2026-02-23 (IPMA)
The scientific article “Onset of millennial climate variability with the intensification of Northern Hemisphere glaciation” was recently published in the journal Science, with the collaboration of IPMA researcher Fátima Abrantes.
This paper significantly advances understanding of the onset of extensive glaciation in the Northern Hemisphere around 2.7 million years ago and its complex relationship with millennial-scale abrupt climate changes during the Quaternary. It highlights the contributions of a large international research team and features an unusually large sample size from sedimentary sequences collected during the IODP (International Ocean Discovery Program) Expedition 397, which focused on the “Iberian Margin Paleoclimate”.
All materials were recovered offshore Sines, specifically in the “Montanha dos Príncipes de Avis,” a region that records high-quality, millennial–scale climate variability over the last glacial cycles. This record can be accurately correlated with polar ice cores from both hemispheres. Additionally, the narrow continental shelf off Portugal facilitates rapid delivery of terrestrial material to the deep-sea environment, enabling the correlation of marine and ice-core records with European terrestrial sequences. Few locations worldwide can provide such detailed and clear linkages between marine, ice, and terrestrial records.
Fatima Abrantes served as one of the co-chiefs of the expedition, and Emilia Salgueiro was a member of the Science Party.
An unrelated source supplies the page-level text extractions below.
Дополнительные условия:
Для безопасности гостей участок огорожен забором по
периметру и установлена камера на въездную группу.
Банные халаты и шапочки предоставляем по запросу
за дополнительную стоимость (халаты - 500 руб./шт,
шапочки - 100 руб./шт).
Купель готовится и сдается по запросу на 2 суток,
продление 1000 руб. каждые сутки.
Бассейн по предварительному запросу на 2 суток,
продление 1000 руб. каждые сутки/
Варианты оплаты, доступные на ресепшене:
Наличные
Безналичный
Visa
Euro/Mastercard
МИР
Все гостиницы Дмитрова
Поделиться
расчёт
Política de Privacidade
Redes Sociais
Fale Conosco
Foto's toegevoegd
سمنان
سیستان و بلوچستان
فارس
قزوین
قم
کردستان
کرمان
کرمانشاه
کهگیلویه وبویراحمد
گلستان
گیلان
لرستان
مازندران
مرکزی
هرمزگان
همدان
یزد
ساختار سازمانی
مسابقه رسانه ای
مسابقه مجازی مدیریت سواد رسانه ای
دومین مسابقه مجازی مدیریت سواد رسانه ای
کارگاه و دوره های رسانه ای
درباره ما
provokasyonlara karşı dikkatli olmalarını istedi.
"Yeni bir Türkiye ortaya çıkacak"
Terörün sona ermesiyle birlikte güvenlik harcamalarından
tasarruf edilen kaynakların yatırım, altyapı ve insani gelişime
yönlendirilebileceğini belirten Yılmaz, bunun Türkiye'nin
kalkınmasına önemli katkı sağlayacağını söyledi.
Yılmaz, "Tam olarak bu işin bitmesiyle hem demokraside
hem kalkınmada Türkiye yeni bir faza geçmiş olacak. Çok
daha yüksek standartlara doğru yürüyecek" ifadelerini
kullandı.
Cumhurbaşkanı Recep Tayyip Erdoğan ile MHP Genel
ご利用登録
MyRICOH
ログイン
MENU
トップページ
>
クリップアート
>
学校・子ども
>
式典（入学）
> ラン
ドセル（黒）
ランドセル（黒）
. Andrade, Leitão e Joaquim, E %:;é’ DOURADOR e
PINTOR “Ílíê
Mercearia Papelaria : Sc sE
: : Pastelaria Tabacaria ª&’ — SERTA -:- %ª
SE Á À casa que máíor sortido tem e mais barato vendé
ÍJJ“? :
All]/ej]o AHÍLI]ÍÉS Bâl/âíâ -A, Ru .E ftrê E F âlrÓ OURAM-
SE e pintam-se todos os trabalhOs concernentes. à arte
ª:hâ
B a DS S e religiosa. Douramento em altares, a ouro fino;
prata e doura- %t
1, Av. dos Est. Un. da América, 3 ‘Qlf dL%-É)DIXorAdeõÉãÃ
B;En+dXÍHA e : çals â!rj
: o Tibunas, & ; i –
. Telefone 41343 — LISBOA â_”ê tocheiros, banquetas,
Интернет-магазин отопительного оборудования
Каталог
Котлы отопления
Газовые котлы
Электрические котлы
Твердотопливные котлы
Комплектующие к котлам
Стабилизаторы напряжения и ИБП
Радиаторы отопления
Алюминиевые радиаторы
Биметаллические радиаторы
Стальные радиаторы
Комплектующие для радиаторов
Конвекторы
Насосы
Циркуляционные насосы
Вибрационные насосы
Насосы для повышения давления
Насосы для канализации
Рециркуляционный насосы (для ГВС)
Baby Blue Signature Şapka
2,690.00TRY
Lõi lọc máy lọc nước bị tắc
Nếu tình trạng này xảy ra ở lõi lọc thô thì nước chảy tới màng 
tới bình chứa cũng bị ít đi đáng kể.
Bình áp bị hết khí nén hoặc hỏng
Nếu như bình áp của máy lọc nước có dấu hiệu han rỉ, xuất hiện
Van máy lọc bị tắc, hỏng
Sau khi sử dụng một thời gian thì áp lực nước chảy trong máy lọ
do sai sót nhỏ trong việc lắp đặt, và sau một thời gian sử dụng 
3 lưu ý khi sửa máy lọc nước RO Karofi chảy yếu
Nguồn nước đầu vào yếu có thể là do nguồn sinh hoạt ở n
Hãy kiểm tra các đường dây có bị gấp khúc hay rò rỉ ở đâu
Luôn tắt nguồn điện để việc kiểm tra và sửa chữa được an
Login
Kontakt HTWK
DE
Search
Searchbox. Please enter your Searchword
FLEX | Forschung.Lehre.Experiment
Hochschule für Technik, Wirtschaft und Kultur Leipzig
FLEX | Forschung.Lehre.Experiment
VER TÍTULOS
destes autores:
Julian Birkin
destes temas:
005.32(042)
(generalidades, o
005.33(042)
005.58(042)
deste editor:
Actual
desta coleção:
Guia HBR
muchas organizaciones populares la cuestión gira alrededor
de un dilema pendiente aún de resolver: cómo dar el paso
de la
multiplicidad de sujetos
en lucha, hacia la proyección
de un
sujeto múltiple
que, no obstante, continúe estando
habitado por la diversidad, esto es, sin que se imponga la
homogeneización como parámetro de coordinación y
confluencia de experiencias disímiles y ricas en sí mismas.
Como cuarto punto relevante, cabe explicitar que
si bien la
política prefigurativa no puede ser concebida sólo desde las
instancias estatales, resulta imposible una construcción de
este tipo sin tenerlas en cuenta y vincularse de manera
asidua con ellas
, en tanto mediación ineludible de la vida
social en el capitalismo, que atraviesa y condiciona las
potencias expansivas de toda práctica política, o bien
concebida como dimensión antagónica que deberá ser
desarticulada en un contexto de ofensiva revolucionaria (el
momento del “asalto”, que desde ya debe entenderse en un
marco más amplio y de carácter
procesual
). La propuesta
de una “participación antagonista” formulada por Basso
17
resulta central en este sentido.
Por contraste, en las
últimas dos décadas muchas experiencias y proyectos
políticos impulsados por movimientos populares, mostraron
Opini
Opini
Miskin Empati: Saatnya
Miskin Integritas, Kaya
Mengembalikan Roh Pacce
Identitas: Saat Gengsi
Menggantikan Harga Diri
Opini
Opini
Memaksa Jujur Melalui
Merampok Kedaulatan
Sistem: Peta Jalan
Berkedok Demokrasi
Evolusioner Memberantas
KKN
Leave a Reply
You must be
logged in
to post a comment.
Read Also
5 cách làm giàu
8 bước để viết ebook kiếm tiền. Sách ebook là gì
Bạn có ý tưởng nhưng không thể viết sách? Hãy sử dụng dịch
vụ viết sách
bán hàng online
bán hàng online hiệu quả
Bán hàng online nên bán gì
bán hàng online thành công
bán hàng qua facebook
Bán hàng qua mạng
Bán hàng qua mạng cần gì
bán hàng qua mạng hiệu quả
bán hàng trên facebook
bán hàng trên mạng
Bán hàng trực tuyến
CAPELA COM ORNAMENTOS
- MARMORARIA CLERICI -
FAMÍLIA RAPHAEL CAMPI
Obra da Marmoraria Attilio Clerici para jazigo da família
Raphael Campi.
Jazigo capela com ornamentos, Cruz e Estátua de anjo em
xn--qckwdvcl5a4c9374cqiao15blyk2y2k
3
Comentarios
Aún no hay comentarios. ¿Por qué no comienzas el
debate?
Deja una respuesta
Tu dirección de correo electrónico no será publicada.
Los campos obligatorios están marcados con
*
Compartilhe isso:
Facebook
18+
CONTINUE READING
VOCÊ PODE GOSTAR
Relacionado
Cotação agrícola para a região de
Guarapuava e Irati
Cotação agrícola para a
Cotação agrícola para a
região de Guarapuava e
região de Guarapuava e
The high-resolution XRF analysis of Site 1586 was conducted at IPMA, in the EMSO-GOLD laboratories of the Marine Geology Division, with voluntary support from the entire Paleoceanography and Paleoclimate group, which is also part of the Ocean and Climate Change Group at CCMAR (Center for Marine Sciences at the University of Algarve).
As this is a subscription-based article, it can only be accessed by visiting IPMA libraries or by paying for online access to the respective publisher.